TASK PROMPT
Your task is to copy each line of the material below that includes "Asoc".

---------- SUPPLIED MATERIAL ----------

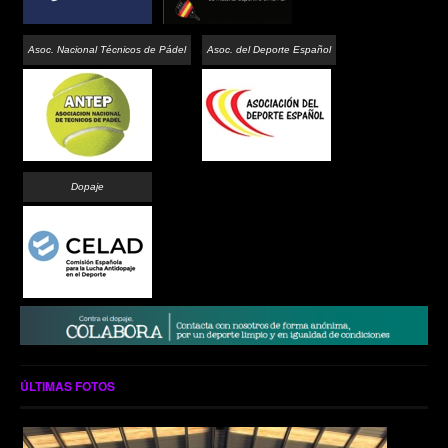
Asoc. Nacional Técnicos de Pádel
Asoc. del Deporte Español
Dopaje
ÚLTIMAS FOTOS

----------

EXPECTED OUTPUT
Asoc. Nacional Técnicos de Pádel
Asoc. del Deporte Español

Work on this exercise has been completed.